È l'allarme lanciato dall'economista Giorgio Arfaras, direttore della Lettera Economica del Centro di ricerca e documentazione Luigi Einaudi, che commenta all'Agi lo studio della Cgia di Mestre secondo cui nei primi 3 mesi di quest'anno il numero complessivo delle imprese artigiane presente in Italia è sceso di 10.902 unità.
Per l'esperto il campanello d'allarme lanciato dalla Confederazione è il segnale che "stiamo facendo sempre più i conti con la polverizzazione del sistema produttivo italiano".
"Piccole imprese che vivono di credito, come quelle artigiane - osserva Arfaras - per le quali bastano variazioni modestissime del fatturato perché vadano completamente in crisi, e quindi non siano piu' in grado di pagare l'affitto e gli stipendi, rischiano di comparire per sempre".
E prosegue: "Se la crisi non finisce in pochissimo tempo si arriva all'estinzione di queste piccole imprese". Un destino drammatico per migliaia di artigiani, che per l'esperto "è il sintomo di una fragilità italiana che è duplice: da una parte ci sono le micro-imprese e dall'altra c'è il peso del turismo".
Una parte cospicua del Pil italiano deriva dal turismo, fa notare l'economista: "Stiamo parlando di circa il 10% del Pil.

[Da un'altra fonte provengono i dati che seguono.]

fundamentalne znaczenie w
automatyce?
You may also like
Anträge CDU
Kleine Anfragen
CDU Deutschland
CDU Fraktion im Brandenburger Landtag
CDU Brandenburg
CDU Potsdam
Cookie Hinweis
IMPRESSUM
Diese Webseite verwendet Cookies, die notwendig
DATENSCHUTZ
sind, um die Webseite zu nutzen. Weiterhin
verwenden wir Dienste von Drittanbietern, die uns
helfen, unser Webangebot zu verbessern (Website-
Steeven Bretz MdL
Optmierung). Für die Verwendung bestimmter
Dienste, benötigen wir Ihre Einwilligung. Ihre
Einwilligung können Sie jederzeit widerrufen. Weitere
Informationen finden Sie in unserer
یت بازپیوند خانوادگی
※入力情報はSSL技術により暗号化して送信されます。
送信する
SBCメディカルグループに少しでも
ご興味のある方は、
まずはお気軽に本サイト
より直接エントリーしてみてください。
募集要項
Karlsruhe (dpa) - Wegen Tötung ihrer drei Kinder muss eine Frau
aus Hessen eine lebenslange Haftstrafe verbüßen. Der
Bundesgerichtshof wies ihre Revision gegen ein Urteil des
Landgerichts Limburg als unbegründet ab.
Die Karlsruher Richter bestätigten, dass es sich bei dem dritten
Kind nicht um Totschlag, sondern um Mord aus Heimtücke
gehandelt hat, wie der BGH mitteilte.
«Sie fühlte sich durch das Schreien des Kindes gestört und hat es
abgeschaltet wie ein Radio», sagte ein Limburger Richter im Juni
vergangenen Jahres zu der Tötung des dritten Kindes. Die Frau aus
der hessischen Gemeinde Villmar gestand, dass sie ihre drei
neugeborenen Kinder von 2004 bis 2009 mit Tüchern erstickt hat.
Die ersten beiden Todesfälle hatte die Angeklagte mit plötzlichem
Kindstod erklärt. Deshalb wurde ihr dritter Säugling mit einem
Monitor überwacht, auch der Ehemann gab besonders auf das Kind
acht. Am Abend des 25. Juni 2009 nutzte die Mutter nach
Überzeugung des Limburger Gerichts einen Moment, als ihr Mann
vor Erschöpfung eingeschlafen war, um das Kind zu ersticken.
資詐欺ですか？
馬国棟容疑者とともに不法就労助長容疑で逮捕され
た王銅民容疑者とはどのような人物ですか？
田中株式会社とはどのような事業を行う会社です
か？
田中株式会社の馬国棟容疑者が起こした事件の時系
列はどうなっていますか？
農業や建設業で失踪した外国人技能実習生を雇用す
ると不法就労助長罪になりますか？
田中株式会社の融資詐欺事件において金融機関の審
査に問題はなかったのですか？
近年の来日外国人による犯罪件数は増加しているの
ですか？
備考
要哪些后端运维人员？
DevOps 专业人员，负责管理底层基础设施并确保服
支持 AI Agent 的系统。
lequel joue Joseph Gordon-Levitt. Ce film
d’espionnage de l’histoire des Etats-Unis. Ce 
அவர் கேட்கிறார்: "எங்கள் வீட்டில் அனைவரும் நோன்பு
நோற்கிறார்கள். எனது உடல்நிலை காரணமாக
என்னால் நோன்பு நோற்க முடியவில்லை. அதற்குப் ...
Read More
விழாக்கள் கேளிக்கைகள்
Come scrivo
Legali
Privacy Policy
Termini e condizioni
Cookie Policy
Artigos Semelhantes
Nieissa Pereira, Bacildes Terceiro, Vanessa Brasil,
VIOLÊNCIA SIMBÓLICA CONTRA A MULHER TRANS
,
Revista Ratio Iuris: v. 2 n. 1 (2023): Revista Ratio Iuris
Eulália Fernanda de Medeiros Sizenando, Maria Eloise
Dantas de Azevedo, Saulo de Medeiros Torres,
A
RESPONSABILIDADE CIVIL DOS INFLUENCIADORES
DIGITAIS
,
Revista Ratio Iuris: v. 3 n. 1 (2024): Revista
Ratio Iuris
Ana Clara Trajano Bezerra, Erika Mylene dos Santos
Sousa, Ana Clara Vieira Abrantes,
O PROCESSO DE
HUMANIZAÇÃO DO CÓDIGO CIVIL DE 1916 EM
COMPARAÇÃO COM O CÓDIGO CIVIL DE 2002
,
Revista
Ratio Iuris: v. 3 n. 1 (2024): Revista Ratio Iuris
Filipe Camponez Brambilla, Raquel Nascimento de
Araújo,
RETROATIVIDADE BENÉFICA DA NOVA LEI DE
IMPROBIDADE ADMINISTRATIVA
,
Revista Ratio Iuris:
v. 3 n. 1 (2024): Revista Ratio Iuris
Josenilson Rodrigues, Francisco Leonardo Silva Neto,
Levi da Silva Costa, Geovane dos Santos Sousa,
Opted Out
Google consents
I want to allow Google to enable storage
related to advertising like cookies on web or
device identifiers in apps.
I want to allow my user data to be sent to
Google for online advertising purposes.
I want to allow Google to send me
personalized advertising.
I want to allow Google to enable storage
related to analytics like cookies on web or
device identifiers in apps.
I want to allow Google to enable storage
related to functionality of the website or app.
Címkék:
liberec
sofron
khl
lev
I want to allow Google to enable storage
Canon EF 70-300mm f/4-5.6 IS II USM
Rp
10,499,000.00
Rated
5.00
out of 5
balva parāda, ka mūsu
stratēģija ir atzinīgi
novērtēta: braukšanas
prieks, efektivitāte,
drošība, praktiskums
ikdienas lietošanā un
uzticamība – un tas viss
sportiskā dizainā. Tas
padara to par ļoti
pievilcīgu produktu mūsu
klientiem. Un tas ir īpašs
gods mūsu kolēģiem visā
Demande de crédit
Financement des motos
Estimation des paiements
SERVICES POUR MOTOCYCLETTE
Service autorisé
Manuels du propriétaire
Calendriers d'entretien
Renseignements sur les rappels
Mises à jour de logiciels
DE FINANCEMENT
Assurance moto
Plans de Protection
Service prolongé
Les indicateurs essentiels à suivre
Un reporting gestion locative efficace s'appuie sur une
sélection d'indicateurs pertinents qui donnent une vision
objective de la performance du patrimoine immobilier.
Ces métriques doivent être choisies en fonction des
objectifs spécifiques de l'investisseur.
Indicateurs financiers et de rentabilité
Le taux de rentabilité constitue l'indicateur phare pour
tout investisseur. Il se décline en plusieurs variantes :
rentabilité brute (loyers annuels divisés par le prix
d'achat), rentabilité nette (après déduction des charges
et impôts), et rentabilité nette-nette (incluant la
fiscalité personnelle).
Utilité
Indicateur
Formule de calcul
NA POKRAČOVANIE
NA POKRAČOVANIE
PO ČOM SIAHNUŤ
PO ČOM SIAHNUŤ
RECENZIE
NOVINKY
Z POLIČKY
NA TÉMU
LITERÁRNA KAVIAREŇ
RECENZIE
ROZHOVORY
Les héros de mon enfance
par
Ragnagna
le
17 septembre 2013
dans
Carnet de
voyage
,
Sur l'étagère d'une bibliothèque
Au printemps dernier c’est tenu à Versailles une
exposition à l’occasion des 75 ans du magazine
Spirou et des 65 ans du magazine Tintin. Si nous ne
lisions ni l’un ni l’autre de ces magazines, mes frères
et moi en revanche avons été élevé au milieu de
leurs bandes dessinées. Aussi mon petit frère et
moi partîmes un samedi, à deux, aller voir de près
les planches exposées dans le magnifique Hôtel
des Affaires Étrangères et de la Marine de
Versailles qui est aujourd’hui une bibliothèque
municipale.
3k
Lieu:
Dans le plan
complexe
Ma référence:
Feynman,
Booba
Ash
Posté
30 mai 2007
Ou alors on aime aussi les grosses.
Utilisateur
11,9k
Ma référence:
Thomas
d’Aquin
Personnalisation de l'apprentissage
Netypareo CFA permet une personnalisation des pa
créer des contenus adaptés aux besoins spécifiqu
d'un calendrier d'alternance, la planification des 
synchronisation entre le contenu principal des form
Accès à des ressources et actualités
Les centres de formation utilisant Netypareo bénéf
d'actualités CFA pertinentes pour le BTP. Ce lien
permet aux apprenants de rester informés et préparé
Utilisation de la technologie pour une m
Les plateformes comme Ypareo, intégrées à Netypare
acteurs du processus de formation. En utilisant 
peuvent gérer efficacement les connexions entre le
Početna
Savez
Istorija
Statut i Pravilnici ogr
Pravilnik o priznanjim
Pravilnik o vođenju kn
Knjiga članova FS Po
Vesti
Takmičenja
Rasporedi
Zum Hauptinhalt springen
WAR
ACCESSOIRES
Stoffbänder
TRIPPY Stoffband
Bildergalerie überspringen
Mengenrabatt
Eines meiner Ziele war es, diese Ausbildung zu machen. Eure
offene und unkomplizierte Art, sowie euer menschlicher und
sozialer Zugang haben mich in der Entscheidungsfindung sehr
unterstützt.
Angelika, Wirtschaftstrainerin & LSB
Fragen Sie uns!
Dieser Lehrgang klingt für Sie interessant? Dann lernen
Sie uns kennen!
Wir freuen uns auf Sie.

L'economia italiana aveva e ha questa grande tradizione artigianale" riflette Arfaras "Italia, Germania e Giappone hanno questa tradizione artigianale spaventosa che viene dai secoli. Una tradizione che però non si è evoluta in una dimensione d'impresa maggiore".
È come dire che c'è una tradizione ma non ci sono le gambe per farla camminare. "Bisogna inventarsi un sistema per cui le micro imprese si uniscano per avere più forza e garanzie di sopravvivenza".